In this scenario, the infrastructure becomes part of the competitive advantage. "With AI you can generate as much code as you want," he explains. "But our advantage is also the infrastructure." NordVPN claims a global network, more than 100 terabits of total capacity, presence in 211 locations and regular no-log policy audits. Here too, the message is clear: in the VPN market, software is likely to become replicable, while scale, trust and infrastructure remain harder to copy.

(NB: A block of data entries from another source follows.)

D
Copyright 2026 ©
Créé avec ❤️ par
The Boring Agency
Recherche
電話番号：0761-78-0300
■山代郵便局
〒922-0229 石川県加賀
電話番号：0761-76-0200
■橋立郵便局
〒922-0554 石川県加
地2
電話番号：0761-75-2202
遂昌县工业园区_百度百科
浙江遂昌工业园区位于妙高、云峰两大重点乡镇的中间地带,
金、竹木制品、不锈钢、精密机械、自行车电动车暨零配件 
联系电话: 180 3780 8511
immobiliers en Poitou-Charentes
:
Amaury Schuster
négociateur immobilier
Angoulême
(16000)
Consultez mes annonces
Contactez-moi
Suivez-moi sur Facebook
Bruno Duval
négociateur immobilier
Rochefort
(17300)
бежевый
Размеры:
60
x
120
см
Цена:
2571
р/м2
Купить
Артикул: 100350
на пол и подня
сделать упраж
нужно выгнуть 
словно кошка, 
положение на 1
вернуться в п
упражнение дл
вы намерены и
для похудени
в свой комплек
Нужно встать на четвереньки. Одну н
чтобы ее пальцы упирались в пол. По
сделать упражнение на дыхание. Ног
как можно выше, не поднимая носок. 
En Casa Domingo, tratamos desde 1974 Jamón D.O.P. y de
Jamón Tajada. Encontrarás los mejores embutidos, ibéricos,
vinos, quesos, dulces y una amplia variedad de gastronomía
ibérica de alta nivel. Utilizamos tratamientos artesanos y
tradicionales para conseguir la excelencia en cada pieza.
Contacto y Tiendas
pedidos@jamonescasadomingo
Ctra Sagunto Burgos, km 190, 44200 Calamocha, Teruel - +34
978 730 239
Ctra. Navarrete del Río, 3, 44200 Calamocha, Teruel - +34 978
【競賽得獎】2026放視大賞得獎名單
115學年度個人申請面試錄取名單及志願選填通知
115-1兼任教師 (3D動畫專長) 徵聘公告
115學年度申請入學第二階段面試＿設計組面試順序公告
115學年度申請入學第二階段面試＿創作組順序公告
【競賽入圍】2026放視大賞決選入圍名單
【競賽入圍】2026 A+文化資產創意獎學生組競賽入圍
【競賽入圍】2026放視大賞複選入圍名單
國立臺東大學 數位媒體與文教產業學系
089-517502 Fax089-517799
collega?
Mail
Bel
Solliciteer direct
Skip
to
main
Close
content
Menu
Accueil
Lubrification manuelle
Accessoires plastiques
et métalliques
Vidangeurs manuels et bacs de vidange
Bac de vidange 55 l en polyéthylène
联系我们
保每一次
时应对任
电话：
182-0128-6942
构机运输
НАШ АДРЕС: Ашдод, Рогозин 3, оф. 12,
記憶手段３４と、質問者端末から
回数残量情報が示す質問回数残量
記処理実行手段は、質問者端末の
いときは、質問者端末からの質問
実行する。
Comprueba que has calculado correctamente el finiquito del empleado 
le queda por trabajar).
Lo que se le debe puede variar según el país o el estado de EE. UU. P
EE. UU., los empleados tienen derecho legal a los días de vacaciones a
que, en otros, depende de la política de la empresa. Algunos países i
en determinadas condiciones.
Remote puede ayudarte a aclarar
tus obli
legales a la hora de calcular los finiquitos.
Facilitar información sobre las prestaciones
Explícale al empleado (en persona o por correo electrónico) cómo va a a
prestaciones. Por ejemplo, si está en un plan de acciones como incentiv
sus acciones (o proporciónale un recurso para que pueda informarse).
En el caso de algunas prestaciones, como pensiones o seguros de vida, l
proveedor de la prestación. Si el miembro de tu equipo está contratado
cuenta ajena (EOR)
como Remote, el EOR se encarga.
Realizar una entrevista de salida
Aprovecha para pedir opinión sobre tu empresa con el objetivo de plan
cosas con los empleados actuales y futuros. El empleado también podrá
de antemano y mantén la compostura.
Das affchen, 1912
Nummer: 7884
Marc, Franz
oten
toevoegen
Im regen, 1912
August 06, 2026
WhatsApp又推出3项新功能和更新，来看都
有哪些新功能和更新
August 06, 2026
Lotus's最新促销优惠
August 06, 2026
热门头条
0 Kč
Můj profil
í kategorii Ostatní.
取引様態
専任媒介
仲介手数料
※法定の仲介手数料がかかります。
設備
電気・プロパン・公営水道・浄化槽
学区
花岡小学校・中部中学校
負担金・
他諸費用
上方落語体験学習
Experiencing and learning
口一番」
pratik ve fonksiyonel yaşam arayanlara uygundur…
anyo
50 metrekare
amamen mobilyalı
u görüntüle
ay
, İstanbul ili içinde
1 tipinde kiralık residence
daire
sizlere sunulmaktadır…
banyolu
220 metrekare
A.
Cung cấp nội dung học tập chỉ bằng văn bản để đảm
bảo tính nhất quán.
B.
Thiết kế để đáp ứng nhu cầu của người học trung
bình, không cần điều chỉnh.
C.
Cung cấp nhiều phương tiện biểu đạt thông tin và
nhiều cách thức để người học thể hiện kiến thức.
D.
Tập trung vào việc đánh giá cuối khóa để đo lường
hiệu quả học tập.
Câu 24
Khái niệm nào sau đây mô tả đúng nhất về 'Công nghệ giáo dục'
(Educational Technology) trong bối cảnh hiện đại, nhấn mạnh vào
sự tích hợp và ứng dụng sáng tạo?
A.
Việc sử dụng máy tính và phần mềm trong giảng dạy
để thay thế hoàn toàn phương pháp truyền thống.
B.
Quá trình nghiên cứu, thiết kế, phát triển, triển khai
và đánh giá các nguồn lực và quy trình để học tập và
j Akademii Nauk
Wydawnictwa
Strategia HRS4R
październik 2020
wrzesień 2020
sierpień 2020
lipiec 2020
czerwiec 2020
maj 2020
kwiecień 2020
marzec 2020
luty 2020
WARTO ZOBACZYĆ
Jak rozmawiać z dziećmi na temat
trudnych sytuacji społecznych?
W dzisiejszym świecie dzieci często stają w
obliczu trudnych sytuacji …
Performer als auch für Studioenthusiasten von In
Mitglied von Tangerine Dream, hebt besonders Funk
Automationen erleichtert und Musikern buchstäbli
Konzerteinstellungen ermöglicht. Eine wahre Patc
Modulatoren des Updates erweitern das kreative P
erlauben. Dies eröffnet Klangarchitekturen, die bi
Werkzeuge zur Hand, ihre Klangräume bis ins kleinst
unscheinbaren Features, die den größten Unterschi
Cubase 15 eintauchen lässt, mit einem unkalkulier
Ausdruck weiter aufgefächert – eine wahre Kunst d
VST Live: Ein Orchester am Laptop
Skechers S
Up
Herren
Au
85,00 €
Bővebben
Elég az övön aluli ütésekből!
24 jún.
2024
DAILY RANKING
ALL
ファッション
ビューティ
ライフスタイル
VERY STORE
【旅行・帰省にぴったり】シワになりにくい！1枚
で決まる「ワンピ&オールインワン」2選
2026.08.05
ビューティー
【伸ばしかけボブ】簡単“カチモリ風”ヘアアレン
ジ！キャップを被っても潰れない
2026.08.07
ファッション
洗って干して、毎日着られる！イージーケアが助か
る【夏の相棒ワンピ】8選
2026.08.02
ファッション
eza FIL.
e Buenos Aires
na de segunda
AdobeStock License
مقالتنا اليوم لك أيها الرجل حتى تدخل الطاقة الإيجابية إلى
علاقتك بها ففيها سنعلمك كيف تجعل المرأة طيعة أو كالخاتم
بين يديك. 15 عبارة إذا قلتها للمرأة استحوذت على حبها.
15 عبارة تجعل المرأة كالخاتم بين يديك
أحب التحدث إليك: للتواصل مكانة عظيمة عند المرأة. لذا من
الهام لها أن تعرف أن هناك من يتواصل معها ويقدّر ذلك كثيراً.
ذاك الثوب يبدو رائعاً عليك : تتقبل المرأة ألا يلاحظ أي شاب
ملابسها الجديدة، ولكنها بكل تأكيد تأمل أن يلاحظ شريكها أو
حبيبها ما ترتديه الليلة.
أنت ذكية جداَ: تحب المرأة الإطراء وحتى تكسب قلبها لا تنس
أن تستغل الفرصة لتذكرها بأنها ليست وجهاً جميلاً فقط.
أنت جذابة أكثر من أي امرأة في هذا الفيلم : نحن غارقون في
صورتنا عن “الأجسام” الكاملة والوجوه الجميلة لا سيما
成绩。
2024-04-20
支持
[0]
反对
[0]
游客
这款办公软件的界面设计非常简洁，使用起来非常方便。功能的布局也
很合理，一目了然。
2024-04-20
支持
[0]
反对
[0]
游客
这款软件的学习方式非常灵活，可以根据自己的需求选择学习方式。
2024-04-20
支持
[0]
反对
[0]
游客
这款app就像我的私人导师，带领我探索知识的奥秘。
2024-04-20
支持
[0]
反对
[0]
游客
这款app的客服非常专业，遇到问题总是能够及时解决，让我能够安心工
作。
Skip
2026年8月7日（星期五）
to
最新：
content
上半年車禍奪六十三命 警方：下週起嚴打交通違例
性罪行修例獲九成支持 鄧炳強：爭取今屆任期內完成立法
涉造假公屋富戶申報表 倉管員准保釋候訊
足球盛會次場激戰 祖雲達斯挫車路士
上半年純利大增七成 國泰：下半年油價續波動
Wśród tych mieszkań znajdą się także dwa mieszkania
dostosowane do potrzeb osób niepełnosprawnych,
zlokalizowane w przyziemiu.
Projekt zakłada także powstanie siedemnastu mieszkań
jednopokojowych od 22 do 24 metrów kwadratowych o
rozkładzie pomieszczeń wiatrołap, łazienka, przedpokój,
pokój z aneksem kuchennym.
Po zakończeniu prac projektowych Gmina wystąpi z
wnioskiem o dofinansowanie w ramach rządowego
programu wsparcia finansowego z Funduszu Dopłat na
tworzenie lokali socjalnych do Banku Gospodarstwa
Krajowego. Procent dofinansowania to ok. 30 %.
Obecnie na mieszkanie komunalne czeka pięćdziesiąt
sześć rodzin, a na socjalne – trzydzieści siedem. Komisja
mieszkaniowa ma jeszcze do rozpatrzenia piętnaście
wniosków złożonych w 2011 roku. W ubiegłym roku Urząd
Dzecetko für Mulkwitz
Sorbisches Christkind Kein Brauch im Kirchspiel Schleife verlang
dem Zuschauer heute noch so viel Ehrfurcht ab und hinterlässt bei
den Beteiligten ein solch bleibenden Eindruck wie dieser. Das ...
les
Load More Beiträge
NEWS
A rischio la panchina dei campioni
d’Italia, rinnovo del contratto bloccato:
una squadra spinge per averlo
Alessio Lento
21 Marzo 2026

Then there is the issue of post-quantum encryption. NordVPN started experimenting with it in 2024 and has integrated it into its own protocols. The aim is to prepare for a future in which quantum computers could challenge some of the classical cryptography. "Quantum computers will change many things, including traditional encryption," says Briedis. For this, he adds, the industry will have to migrate to stronger standards.

Nord Security's trajectory also says a lot about the Lithuanian technology ecosystem. In the beginning, says the manager, there was no local capital ready to bet on a cybersecurity company. 'In 2012, there were no people in Lithuania interested in investing in such products,' he recalls. The founders tried to seek funding, did not find it, and decided to grow on their own. The initial profitability then allowed the company to expand, all the way to international rounds and unicorn status. Today, inside CyberCity, Nord Security stands as one of the most visible proofs of the maturation of the Vilnius tech ecosystem. But the challenge told by its cto goes beyond Lithuania. Generative AI is lowering the threshold of entry for attackers, making scams, phishing and voice manipulation cheaper and more credible. For those who defend, the answer can only come through the same technology.

"I wouldn't say that AI has more pros or more cons," Briedis concludes. "It is a new technology. We have to adapt." Then he adds a line that sounds less light than it sounds: 'Learn AI. Or learn how to do something with your hands'.